Dec 5, 2011
Portfolio 2011
Flexibility in Contradictory landscape
Sequence of investigations to see, find and understand
flexibility in the Contradictory landscape in Nikel, and how
to adapt flexibility in this landscape.
By looking closer into every landscape I make an attempt to
grasp all of them as systems of information exchange,
understand the landscapes character, find enough information
to see and identify spaces in the landscapes to keep
them alive.
Contradictory landscape
Sequence of investigations on the landscape in Nikel. The
first one takes on defining the landscape in Nikel. The
second concerns how the landscape is experienced from
different perspectives. In the third part we take a closer
look at how the these landscapes overlap over time from
different perspectives. These investigations are an attempt
to understand the “new hierarchies” as something that is
detachable, connectable, reversible and modifiable.
Dec 2, 2011
Alienated Му́рманск

After a long trip through the north of Norway it was a special experience to cross the historical borders of Norway and Russia, where you immediately feel the huge culture difference in these two countries. Suddenly we were in Nikel, and all its cruel presence of industry touched every sense of my body. I even felt how the ground collapsed under my feet when I was walking around in this wasteland.
With my mind full of thoughts around the question of the embodied beauty of Nikel, we went into the bus and kept on driving to Murmansk…
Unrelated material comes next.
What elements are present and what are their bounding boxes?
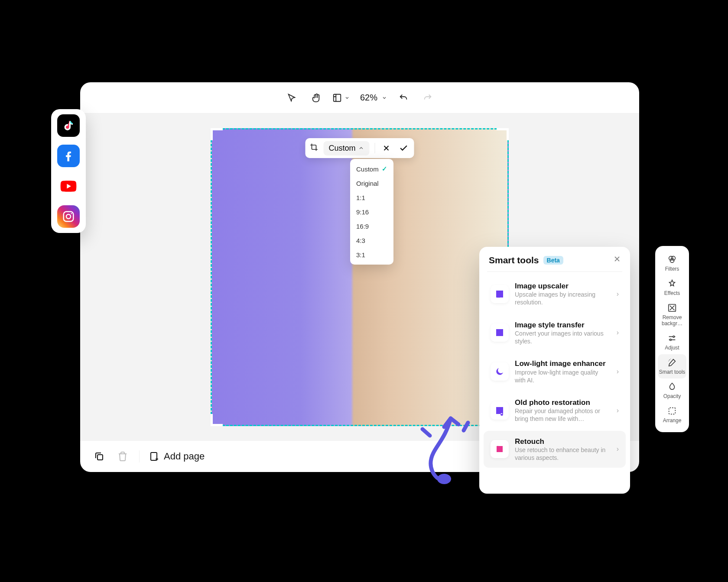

When we were approaching Murmansk we drove with the view over the city for a long time, and I instantly felt like I was in a movie where machines had taken over the city. I was entering the Machineworld.
With every inhale I took I could feel the breeze of coal and the pollution hovering around in the air, I felt how my lungs filled up with toxic waste. Even the colours around me seemed diffused because of the pollution.

The sounds around me were not pleasant, but bursts and boom noises from the machines on the harbor. I can hardly remember hearing an animal sound, nor the sound of the sea that the people in the city should have access to. I felt like the machines had placed people and all living things in an “appropriate” place for them. Like tools in a toolbox. When looked over the city it looked like the railway and the trains where some kind of border or a barrier between where the machines live and where the people were placed.
“Sight isolates, whereas sound incorporates; vision is directional, whereas sound is omni-directional.”
-Juhani Pallasmaa
Emerging Arctic Landscapes
The objective of the studio is to create a platform for critical discussions on the changes currently taking place in the Arctic region. These are changes in climate, ecologies, landscapes, economy, societies and cultures - changes that by all accounts can be expected to accelerate in the close future.
The studio will arise along a road trip from Hammerfest to Murmansk - a slow journey in a cross section of remote arctic landscape and intrusive development: From the oil-driven growth of Hammerfest (from fish to oil – and the resurrection of the city after WWII), via the new urbanization of Alta, the barely surviving sami culture in Kautokeino and Karasjok, the decaying and mythical city of Vardø, and the abandoned fishing village of Hamningberg. The trip takes us to the pending economy in Kirkenes, the destructed landscapes of Bjørnevatn – crossing the Russian border into the remote and desolated landscapes, cities and settlements on the Kola-peninsula - via the extremely heavy polluted nature in Nikkel, the trip will end in Murmansk – a city in transformation, from a soviet military stronghold – to a modern and emerging economy, waiting for the oil to arrive.